ROMA, 16 GIU – No alla radiazione, Luciano Moggi e' pronto a ''fare la guerra''. La sentenza con cui la commissione disciplinare della federcalcio ha di fatto messo alla porta del calcio l'ex direttore generale della Juve proprio non e' andata giu' a big Luciano che prepara il contrattacco e annuncia battaglia. ''La sentenza ha disatteso completamente quello che ha detto l'Alta Corte del Coni – le parole di fuoco di Moggi -. C'e' qualcuno che paghera' e lo sanno benissimo. Vogliono la guerra? La guerra gliela facciamo. Vedremo questo gioco a cosa porta. Voglio uscire dal calcio quando lo dico io, non quando lo dicono gli altri ingiustamente…''.
Ed e' per questo che scattera' subito l'appello alla Corte federale: i tempi sono piuttosto stretti ed entro al fine della prossima settimana l'organo giudicante della federazione avra' il ricorso dell'indagato numero uno dello scandalo di Calciopoli. Il punto centrale su cui fara' leva il ricorso e' l'attualizzazione della responsabilita' dell'ex dirigente juventino: Moggi insiste infatti nel dire 'di cosa mi si accusa oggi?', rimandando al parere espresso dal Coni. Secondo Moggi la sentenza ha disatteso ''quello che il Coni voleva attualizzare. Attualizzare significa vedere tutto quello che e' successo realmente e non fare un processo parziale su 21 telefonate di un investigatore che ha dimostrato in aula, a Napoli, quello che vale. Questo processo si basa su 21 intercettazioni'' sulle quali c'e' ''una sentenza di Sandulli che dice che non si e' consumato nessun illecito''.

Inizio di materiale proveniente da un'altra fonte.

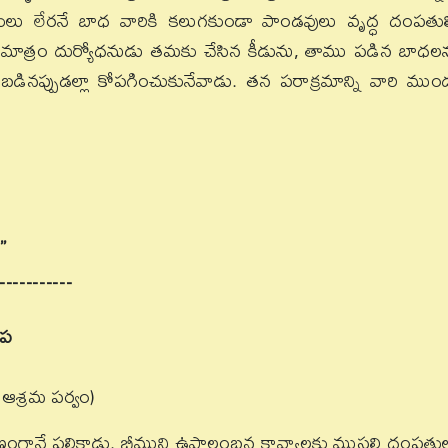
డుకులు లేరనే బాధ వారికి కలుగకుండా పాండవులు వృద్ధ దంపతుల్
డు మాత్రం దుర్యోధనుడు తమకు చేసిన కీడును, తాము పడిన బాధల
్పుడల్లా కోపగించుకునేవాడు. తన పరాక్రమాన్ని వారి ముం
”
…………
 ప
ఆశ్రమ పర్వం)
ుణంగానే పలికాడు. భీముని ఉపాలంబన కావ్యాలకు ముసలి దంపతు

''Hanno guardato solo le nostre 21 intercettazioni – ha sottolineato Moggi -. E' venuto fuori il problema che io sapevo, gli assistenti, quando era uno della Federazione che chiamava a me alle 11.45, a Facchetti e a Meani alle 11.20. C'e' un sms dove questo della Federazione dice a Meani: 'Arbitro Trefoloni, siamo tutti con voi, non mollate'. Questo e' un sms che sta agli atti del tribunale. Di queste cose la Federazione non ha tenuto conto. Adesso vediamo se ne terra' conto in futuro. Oppure Facchetti che dice per avere Collina: 'Mettete due preclusi, uno Rosetti, e l'altro De Sanctis che aveva arbitrato la settimana prima la Juventus'. La Juventus queste cose non le ha mai fatte. E allora bisogna che ora vengano a pari. E adesso la vogliono Calciopoli? L'avranno''.

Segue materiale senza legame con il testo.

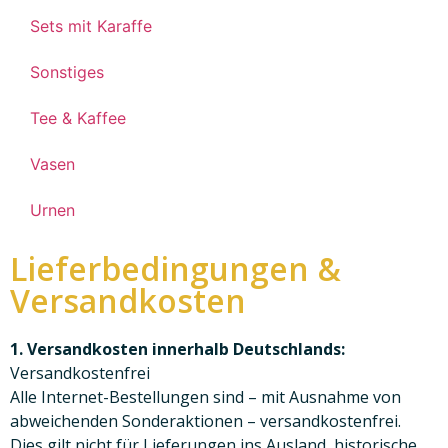
Sets mit Karaffe
Sonstiges
Tee & Kaffee
Vasen
Urnen
Lieferbedingungen &
Versandkosten
1. Versandkosten innerhalb Deutschlands:
Versandkostenfrei
Alle Internet-Bestellungen sind – mit Ausnahme von
abweichenden Sonderaktionen – versandkostenfrei.
Dies gilt nicht für Lieferungen ins Ausland, historische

Moggi punta molto anche sull'esito del del processo penale ancora in corso a Napoli
La sentenza sportiva di secondo grado potrebbe arrivare entro una ventina di giorni. E prima e' attesa anche la decisione sullo scudetto del 2006, quello revocato alla Juve (su cui il club di Torino ha presentato da tempo un esposto) sempre nell'ambito dello scandalo del 2006: il presidente della Figc, Giancarlo Abete, si e' detto fiducioso del lavoro del procuratore Stefano Palazzi e che il verdetto arrivi entro la fine del mese.